# Task directions
Using the data that follows, output only the lines from the line with "burning substance. Instead, it" up to and including the line with "d power generation", exactly, leaving pictures aside.

Page-level text extractions
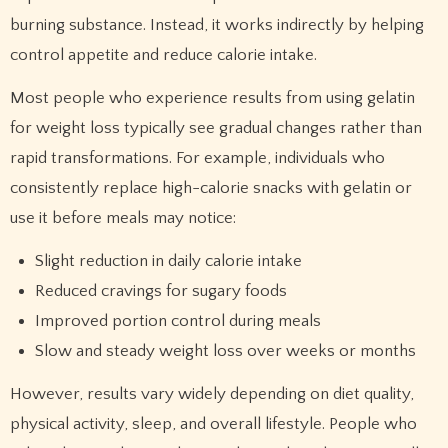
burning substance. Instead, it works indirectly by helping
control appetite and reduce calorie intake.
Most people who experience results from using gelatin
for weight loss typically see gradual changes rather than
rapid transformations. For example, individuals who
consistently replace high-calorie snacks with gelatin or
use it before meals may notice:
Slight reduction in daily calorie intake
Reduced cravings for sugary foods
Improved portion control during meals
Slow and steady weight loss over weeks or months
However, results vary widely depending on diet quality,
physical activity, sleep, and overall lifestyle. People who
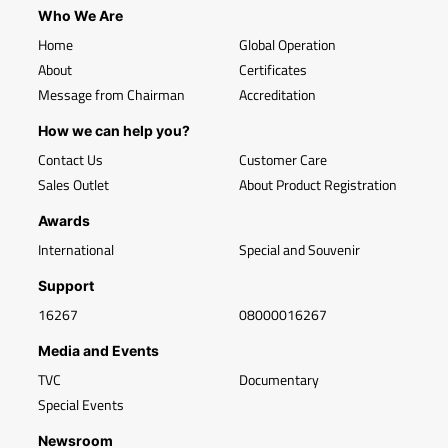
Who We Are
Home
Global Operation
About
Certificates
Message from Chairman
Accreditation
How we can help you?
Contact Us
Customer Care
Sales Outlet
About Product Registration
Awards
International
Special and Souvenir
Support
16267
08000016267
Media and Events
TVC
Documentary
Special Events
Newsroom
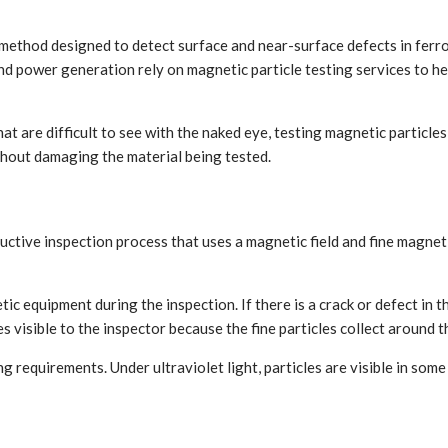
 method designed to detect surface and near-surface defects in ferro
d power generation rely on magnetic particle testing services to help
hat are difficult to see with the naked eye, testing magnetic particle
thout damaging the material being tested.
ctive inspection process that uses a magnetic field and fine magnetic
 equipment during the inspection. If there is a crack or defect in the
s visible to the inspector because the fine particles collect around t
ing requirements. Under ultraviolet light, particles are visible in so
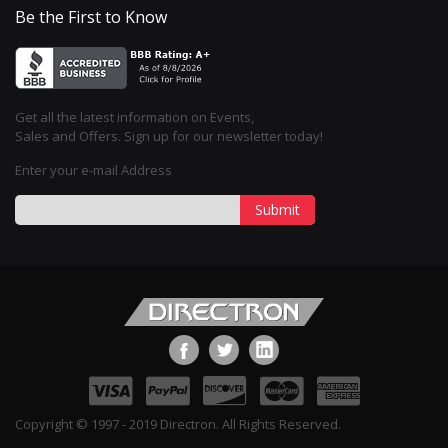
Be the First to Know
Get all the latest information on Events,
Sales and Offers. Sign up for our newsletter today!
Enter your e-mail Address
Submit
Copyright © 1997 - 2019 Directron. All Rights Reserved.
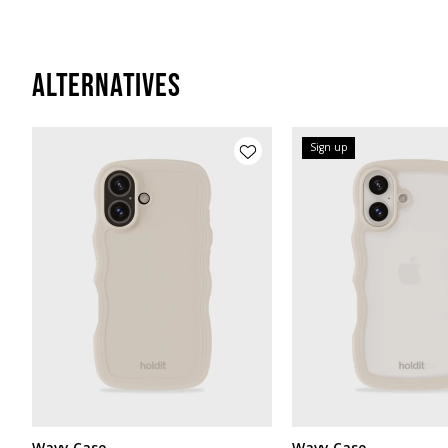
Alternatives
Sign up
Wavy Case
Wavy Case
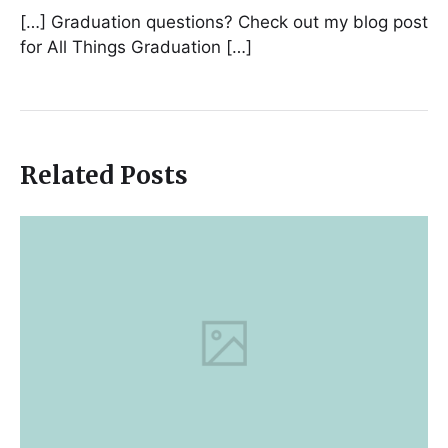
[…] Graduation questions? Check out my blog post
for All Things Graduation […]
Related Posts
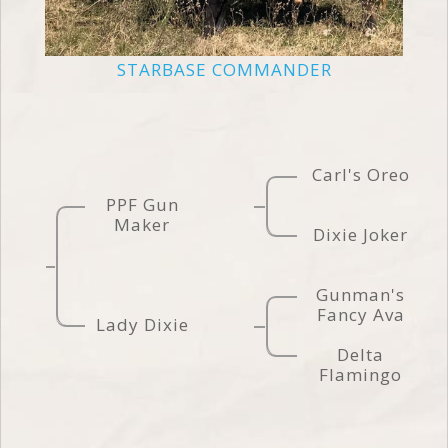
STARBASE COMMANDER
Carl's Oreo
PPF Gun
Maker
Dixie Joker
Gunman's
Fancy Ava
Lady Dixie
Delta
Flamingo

...

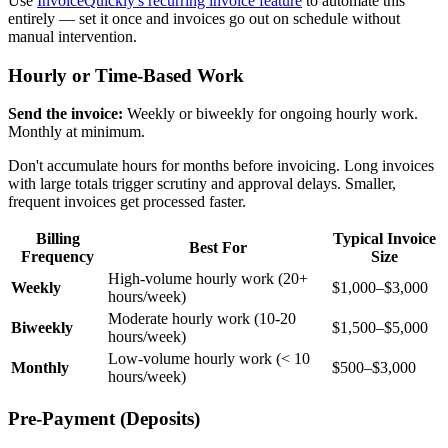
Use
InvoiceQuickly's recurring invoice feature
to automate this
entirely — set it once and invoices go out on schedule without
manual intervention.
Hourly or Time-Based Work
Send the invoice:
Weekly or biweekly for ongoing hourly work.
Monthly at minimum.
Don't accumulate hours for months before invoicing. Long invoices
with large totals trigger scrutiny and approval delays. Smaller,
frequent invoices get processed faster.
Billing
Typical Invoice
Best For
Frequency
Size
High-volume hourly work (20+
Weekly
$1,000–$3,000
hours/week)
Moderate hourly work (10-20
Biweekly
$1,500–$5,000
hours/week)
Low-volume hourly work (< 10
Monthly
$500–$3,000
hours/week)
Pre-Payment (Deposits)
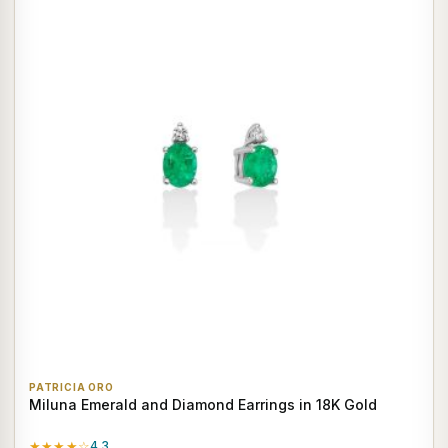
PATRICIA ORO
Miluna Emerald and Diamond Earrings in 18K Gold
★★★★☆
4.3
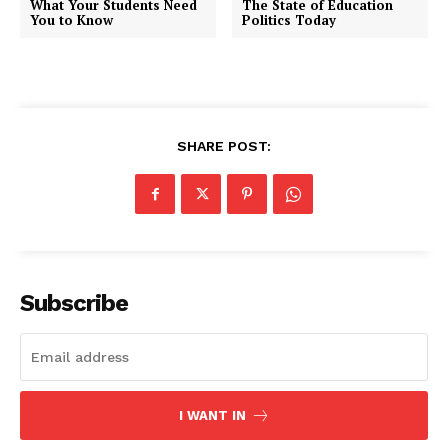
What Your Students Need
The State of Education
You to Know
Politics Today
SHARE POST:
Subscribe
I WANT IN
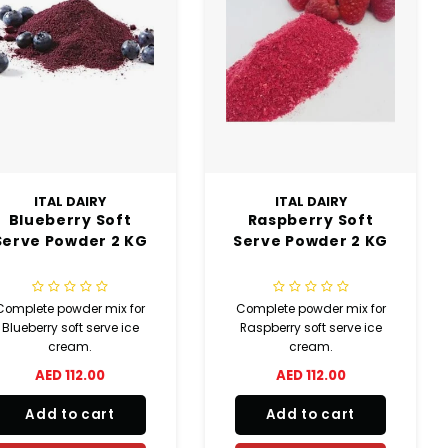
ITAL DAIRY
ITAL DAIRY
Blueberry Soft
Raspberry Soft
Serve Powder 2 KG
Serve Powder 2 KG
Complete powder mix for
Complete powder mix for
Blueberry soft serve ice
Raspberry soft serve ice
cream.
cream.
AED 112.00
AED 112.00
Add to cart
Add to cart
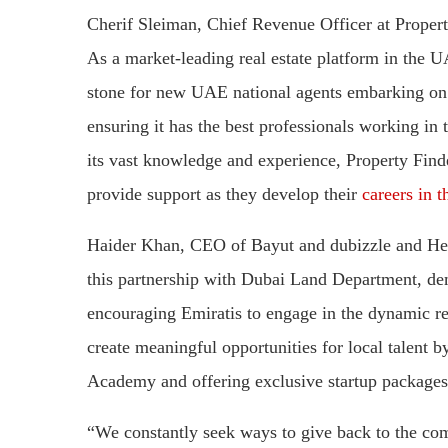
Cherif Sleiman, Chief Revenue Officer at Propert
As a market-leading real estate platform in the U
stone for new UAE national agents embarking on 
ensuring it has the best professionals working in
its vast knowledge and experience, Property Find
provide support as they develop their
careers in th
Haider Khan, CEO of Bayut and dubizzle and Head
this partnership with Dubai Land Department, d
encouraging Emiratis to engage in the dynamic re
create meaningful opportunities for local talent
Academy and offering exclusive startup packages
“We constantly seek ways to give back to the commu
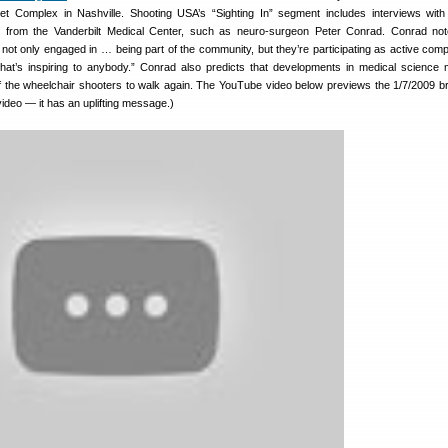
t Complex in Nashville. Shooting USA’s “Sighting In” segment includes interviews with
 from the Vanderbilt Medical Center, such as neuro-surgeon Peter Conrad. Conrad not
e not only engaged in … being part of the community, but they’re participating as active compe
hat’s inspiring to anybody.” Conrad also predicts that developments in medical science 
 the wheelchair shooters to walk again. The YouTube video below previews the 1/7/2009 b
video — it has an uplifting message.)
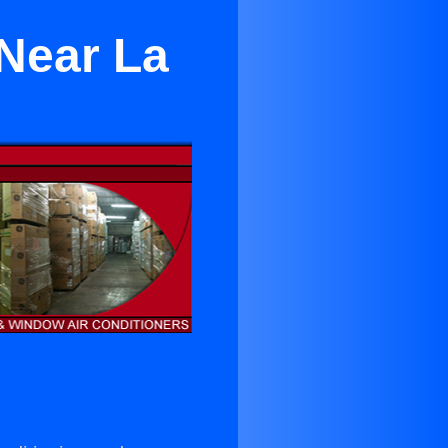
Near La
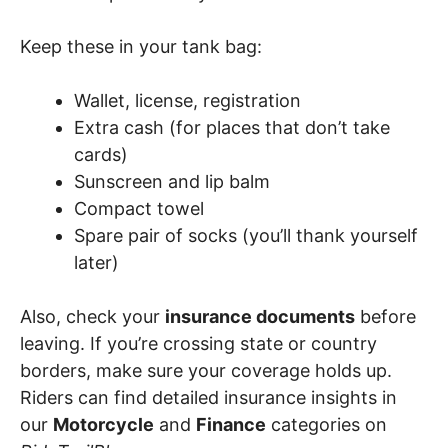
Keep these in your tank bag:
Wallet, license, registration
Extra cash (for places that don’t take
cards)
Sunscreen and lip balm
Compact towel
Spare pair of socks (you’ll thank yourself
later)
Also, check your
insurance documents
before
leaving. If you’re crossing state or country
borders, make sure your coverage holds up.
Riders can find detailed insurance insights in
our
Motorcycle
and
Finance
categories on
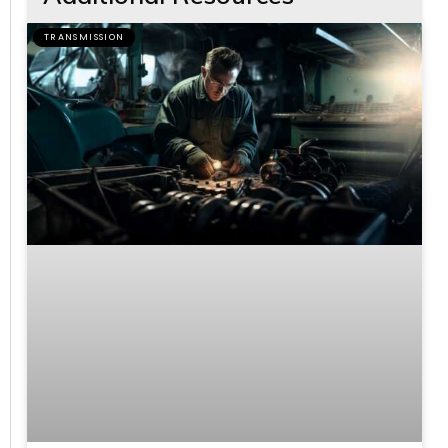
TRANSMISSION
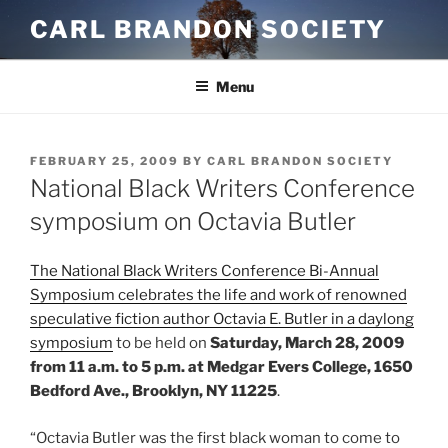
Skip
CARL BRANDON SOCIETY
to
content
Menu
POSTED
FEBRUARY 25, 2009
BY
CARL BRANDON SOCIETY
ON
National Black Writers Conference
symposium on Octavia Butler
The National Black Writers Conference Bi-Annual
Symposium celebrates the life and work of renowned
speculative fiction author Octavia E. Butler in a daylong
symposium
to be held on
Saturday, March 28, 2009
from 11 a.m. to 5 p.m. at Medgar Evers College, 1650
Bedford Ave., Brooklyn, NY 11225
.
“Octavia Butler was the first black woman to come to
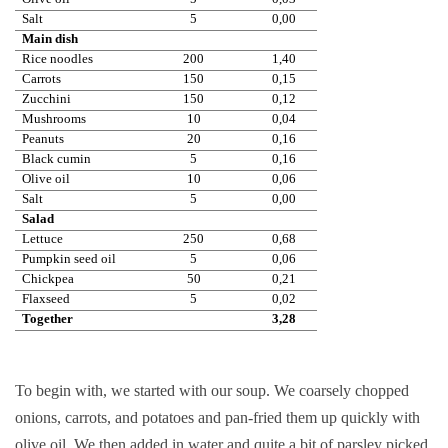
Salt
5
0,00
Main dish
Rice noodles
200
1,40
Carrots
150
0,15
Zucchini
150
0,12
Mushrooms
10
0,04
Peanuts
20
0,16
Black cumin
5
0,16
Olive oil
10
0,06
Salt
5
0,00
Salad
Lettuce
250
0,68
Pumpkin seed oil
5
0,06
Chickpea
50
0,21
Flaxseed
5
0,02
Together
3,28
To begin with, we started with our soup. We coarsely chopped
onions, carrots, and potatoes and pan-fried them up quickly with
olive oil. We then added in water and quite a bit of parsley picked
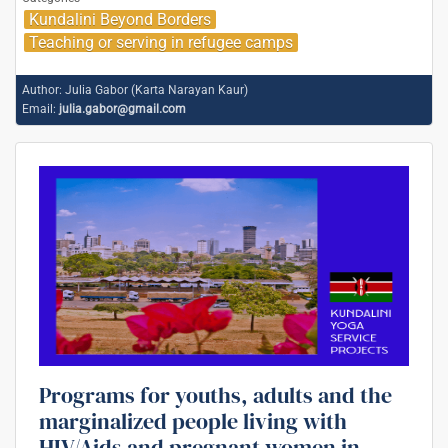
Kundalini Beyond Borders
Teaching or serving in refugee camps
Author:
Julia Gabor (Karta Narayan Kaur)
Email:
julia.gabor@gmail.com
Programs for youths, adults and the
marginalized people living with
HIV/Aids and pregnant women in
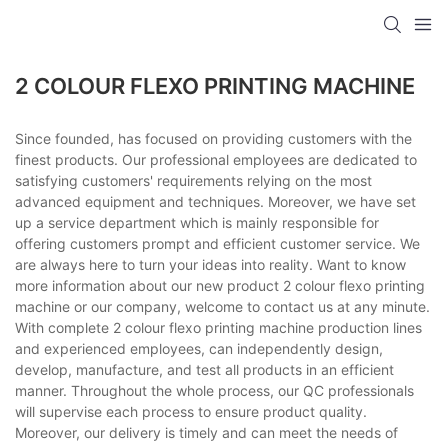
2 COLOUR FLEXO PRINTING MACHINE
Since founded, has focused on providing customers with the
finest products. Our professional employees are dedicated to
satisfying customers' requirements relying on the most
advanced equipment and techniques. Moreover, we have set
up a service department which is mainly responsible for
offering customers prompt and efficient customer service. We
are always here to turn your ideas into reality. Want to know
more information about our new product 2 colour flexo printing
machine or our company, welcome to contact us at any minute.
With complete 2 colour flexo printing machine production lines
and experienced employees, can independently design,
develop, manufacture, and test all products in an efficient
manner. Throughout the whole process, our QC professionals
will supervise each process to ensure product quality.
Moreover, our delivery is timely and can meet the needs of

--

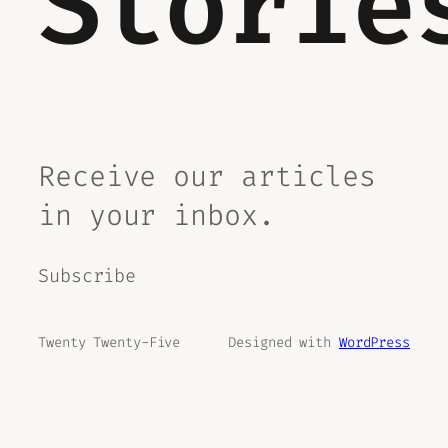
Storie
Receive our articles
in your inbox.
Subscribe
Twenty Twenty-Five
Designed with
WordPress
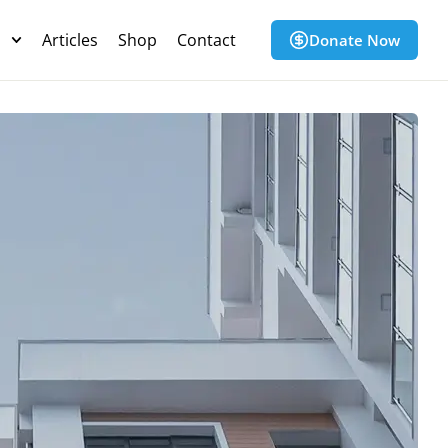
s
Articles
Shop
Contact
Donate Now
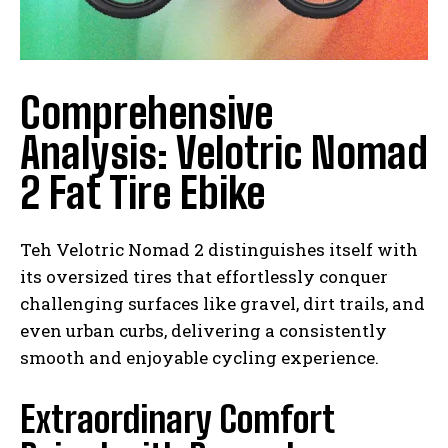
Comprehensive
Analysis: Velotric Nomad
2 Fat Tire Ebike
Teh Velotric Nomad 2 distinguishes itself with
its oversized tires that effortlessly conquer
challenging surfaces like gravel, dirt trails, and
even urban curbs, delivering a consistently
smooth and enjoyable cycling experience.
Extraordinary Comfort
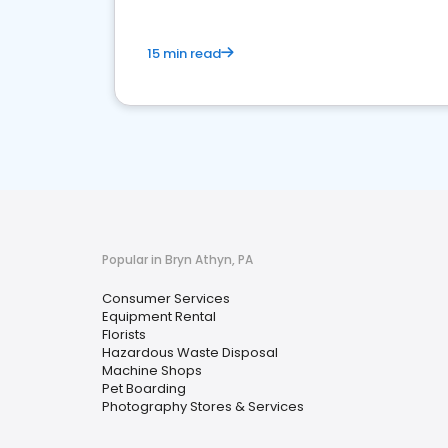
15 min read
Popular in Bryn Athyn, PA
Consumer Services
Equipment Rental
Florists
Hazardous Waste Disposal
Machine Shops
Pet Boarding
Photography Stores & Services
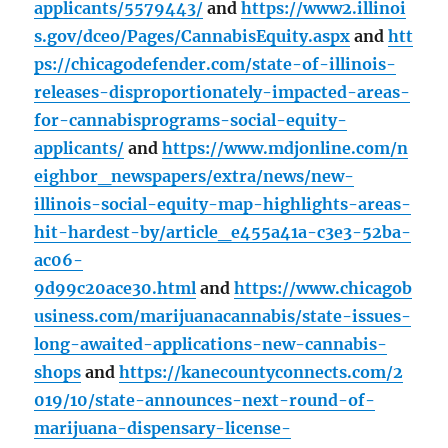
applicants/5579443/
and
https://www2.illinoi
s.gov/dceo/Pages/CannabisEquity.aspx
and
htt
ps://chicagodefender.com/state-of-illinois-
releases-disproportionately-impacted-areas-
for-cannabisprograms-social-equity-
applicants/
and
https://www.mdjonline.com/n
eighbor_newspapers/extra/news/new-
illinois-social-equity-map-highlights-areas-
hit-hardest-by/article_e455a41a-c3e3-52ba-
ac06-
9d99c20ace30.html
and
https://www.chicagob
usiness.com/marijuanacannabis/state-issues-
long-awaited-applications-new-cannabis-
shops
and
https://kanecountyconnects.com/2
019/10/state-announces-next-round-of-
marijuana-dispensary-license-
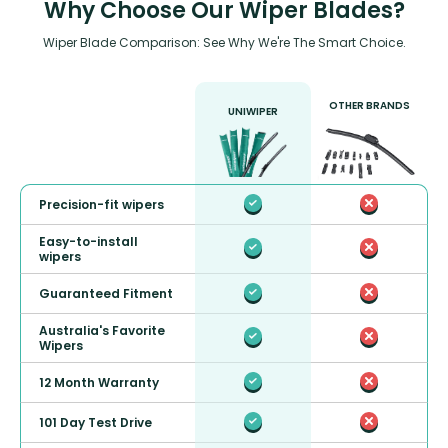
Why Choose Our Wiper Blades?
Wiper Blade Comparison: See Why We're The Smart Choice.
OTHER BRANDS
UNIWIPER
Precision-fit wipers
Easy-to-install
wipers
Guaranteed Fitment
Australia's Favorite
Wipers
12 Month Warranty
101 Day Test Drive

# Solved problem
burning substance. Instead, it works indirectly by helping
control appetite and reduce calorie intake.
Most people who experience results from using gelatin
for weight loss typically see gradual changes rather than
rapid transformations. For example, individuals who
consistently replace high-calorie snacks with gelatin or
use it before meals may notice:
Slight reduction in daily calorie intake
Reduced cravings for sugary foods
Improved portion control during meals
Slow and steady weight loss over weeks or months
However, results vary widely depending on diet quality,
physical activity, sleep, and overall lifestyle. People who
Who We Are
Home
Global Operation
About
Certificates
Message from Chairman
Accreditation
How we can help you?
Contact Us
Customer Care
Sales Outlet
About Product Registration
Awards
International
Special and Souvenir
Support
16267
08000016267
Media and Events
TVC
Documentary
Special Events
Newsroom
 method designed to detect surface and near-surface defects in ferro
d power generation rely on magnetic particle testing services to help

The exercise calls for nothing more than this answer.